Activism by definition is the "involvement in action to bring about change." The naked man with his face lifted to the sky that stands at the entrance of the University of the Philippines symbolizes what the university stands for. Freedom: to learn, to act, to speak. This is probably why UP is known and celebrated all over the country as the cradle of activism and liberal thought.

I went to UP knowing all this, proud of these traditions. I went to UP knowing that I was going to be part of a culture that allowed people to speak out and stand up for their rights. I knew this, and was glad.

In UP, it was a shock to discover that activism had evolved into a mockery of its very essence. True, there is always need to voice out concern, but that need is balanced by an acceptance of circumstances and a willingness to work towards mitigation.

Today’s student activists rally in the streets, raise banners and declare anything mildly foreign as manifestations of the Philippines’ degradation. They refuse to work with the system because "the system has failed" – without showing how the system must be made right.

They complain about deterioration in the quality of education. They complain about bad facilities and having to pay fees to drop classes. They complain that the university does not receive enough money from a government spending more on military than education – something manifestly untrue.

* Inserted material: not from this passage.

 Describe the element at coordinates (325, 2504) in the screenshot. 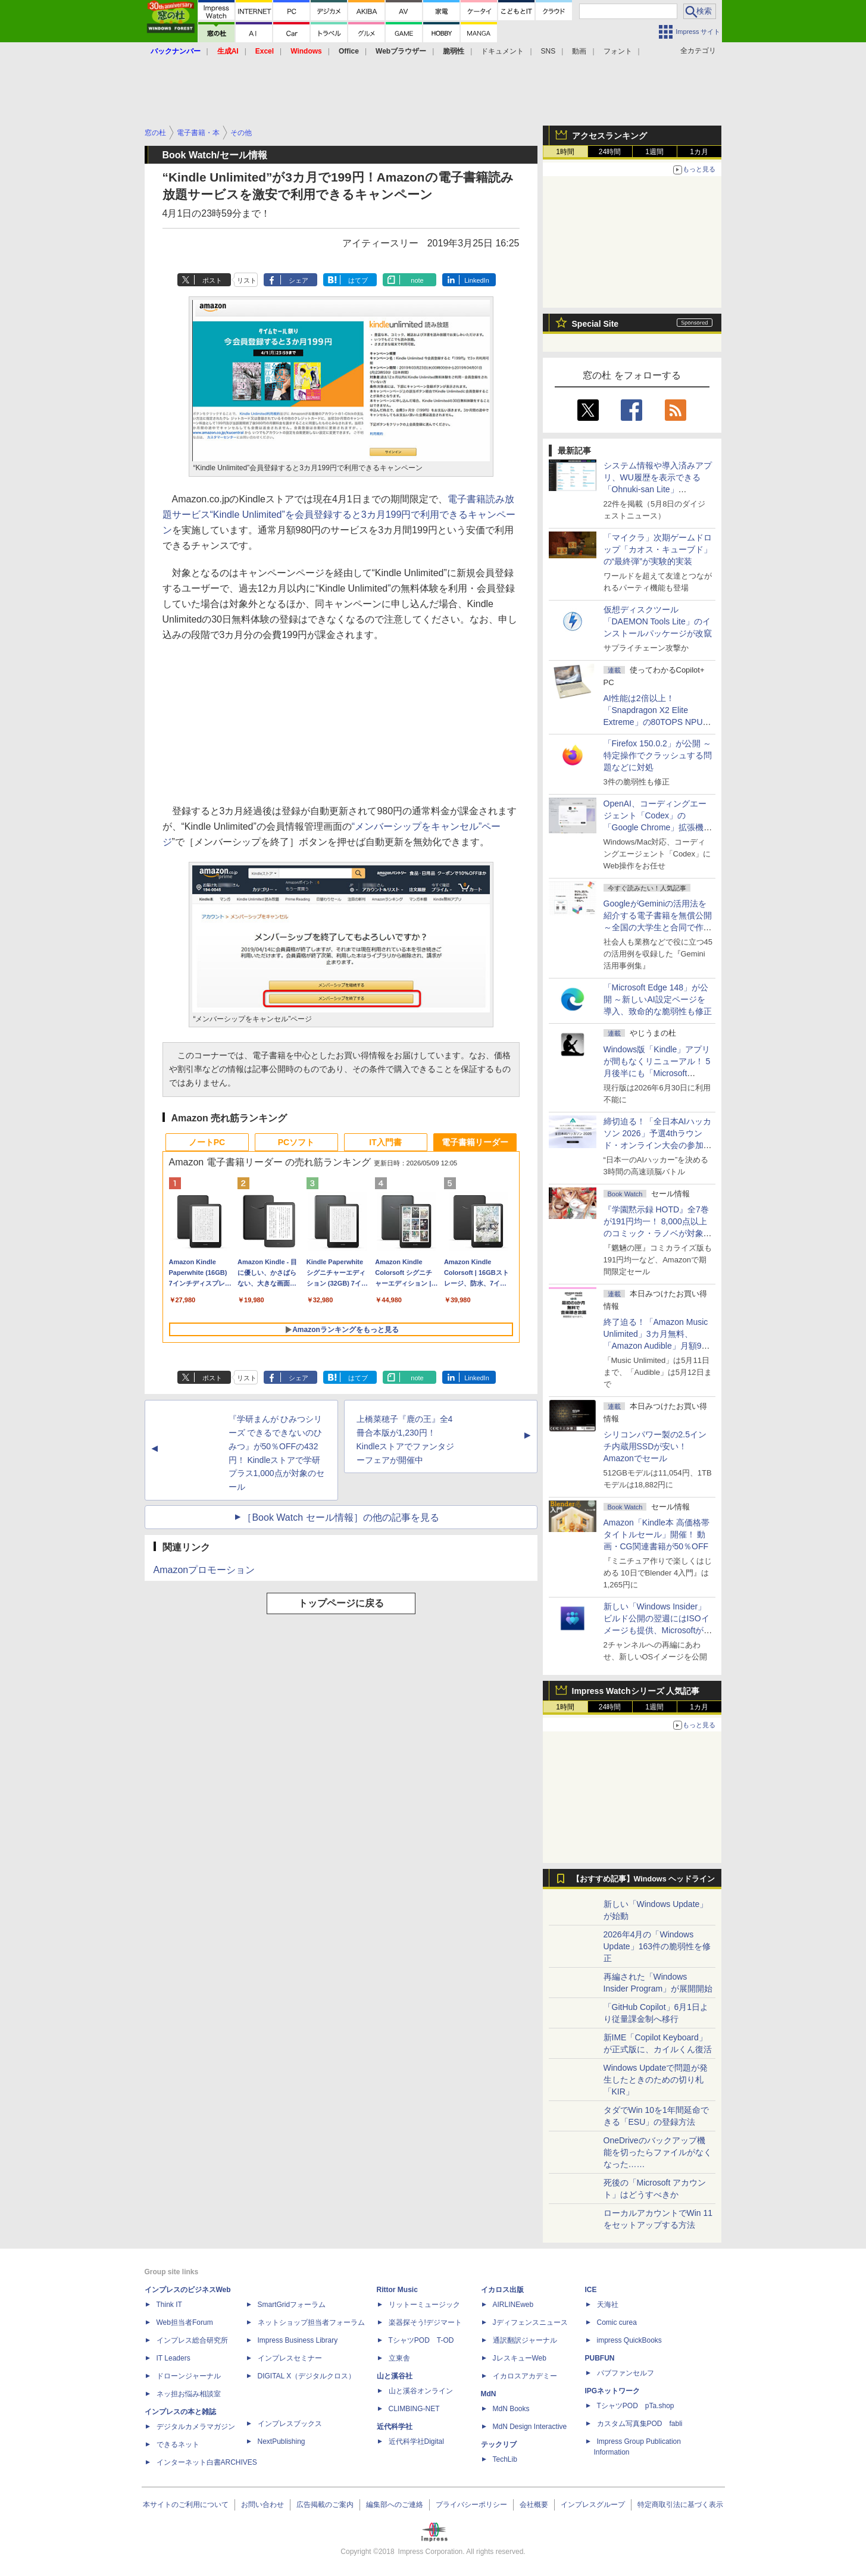

I see `広告掲載のご案内` at that location.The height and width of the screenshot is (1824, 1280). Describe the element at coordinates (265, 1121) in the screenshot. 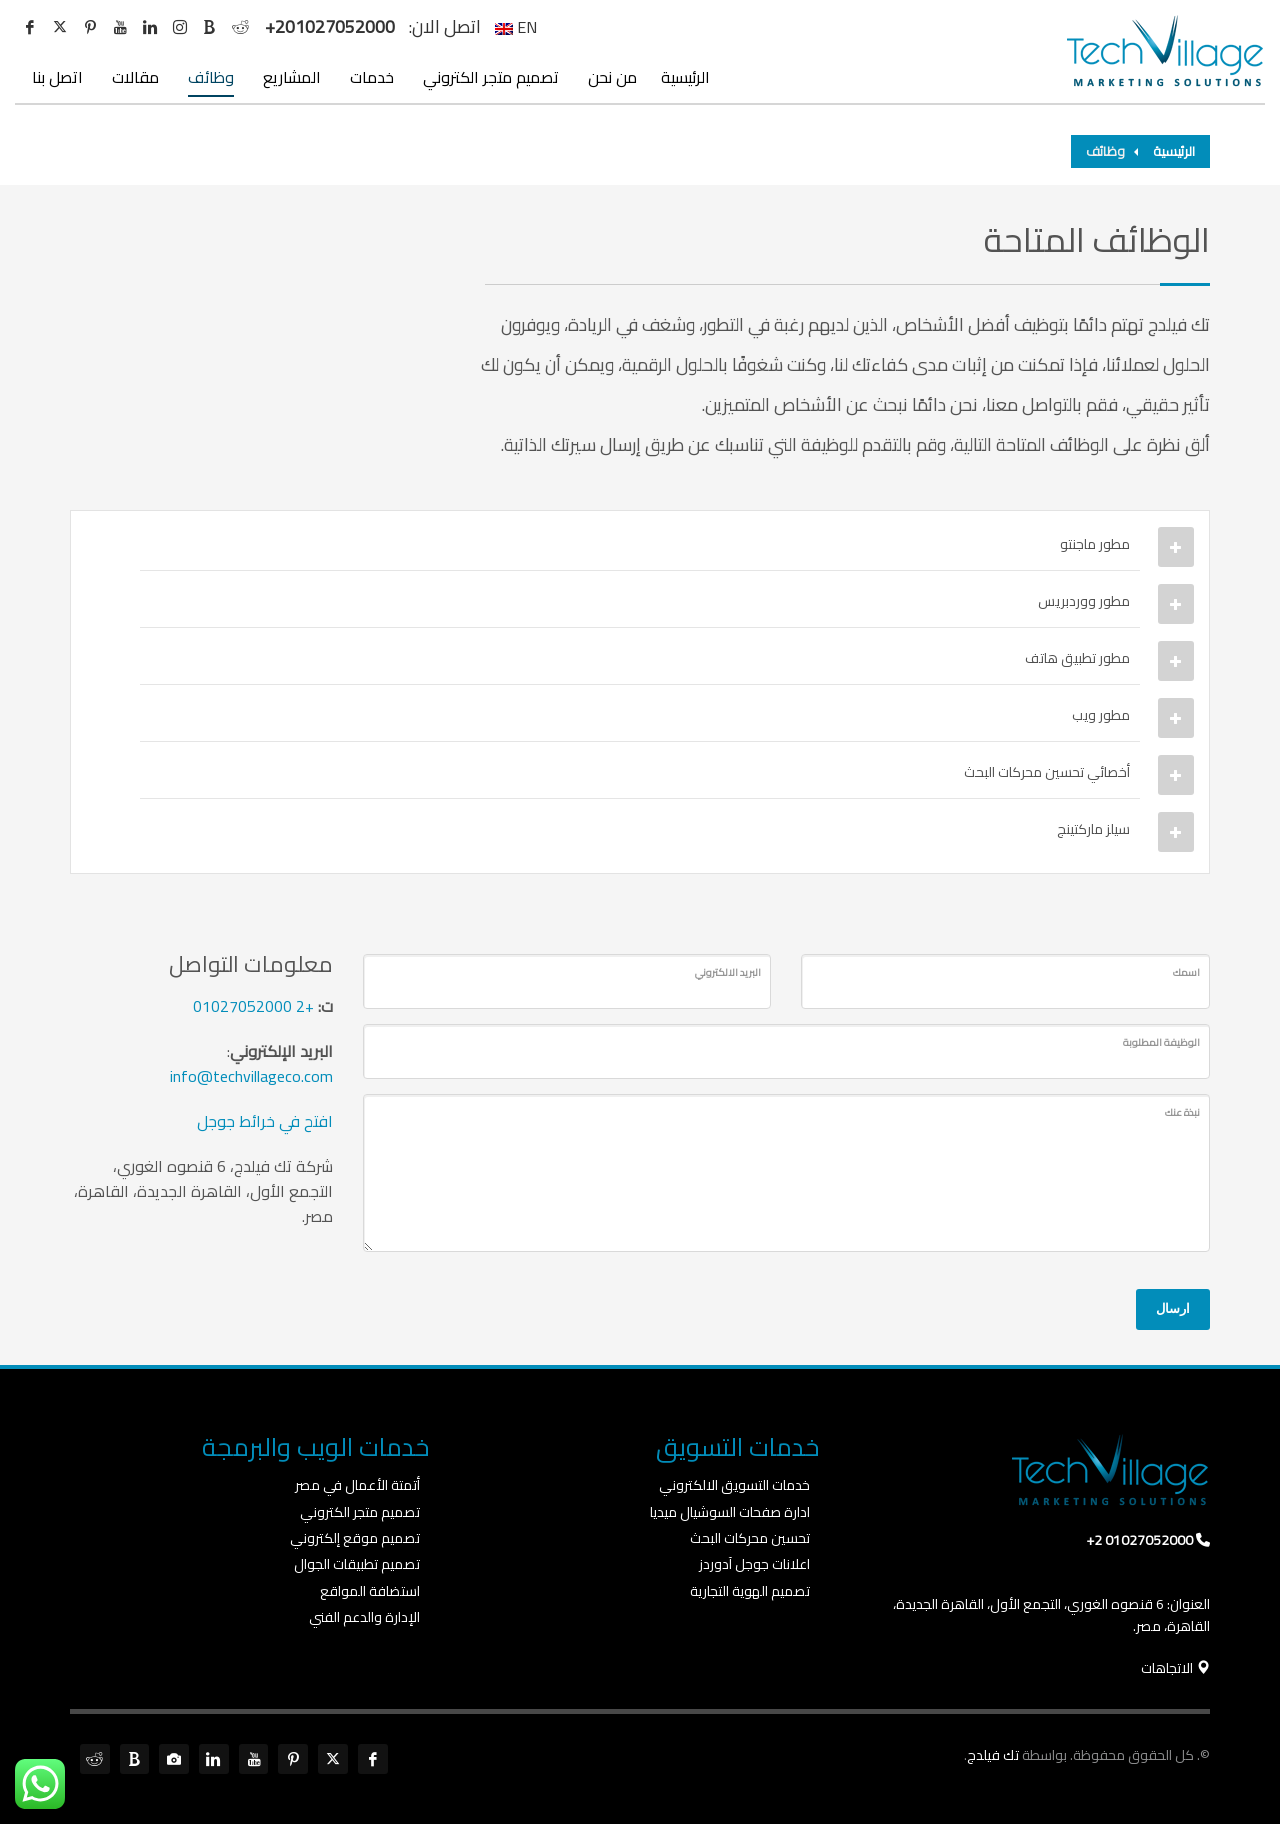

When others find means to augment resources, they claim it is an abandonment of duties. Never mind that resources are limited, never mind that other matters must also be considered.

Ask them why. It is the government’s responsibility, they’ll say. It’s the government’s fault.

They complain about poverty and welfare and lack of opportunities. They complain about exploitation and globalization and losing the Filipino identity. They talk about joblessness and unemployment and Filipinos abused overseas.

When others choose the risk of migration over the difficulties at home, they say that the choice shouldn’t exist. Never mind that the country just emerged from a financial crisis, never mind that it’s not a problem that can be solved with sheer will.

Ask them why. It is the government’s responsibility, they’ll say. It’s the government’s fault.

I used to be a brat when I was a kid. Daddy, I want this; Mommy, I want that. We weren’t rich; obviously they couldn’t give me everything, but we made do. It wasn’t the best, but hey, they tried and I was happy. What they couldn’t give, I sought for myself.

It was pretty funny when I put this picture side by side with what constitutes student activism. We want this; we want that. Everything begins and ends with a sense of entitlement, without stopping to think about today’s realities and how they can be dealt with. There are thousands of NGOs all over the Philippines who do work within or outside the system, who still defend their causes yet serve the people. They believe there is hope even if compromises have to be made.

I had a professor who said that UP is what it is for no other reason than its culture of activism. It is what makes UP popular, and what makes UP what it is. I was stunned when he said that the moment we stop rallying on the streets, the moment we stop opposing the government, is the moment we become nonentities and become the same as any other university. He said the cause does not always matter; it is the act of pursuing a cause.

It’s strange, when I thought people rallied because there was a cause, not that they took up a cause so they could rally. It’s stranger still when they call those who see that there is hope in the current situation naïve, when they themselves are unable to face the harshness of truth.

I agree that there are legitimate causes. I agree that it is terrible that people are compelled to leave because of economic situations. I agree that we are dependent on foreign investments and that we are a third world country.

It would be wonderful for the government to be able to provide jobs for every citizen. It would be wonderful for everyone to get free education.

But I grew out of my idealism. I believe that changes cannot be made overnight, but they can and will happen if individuals go beyond complaint and into action. What passes for activism today shames the very history from which they were born, a history that sees activism as a final means when all else has failed – not a recourse of every day. There is a place for idealism, and there is a place for reality.

I still want to save the world and slay dragons. I don’t intend to do it standing on a soapbox brandishing a sword.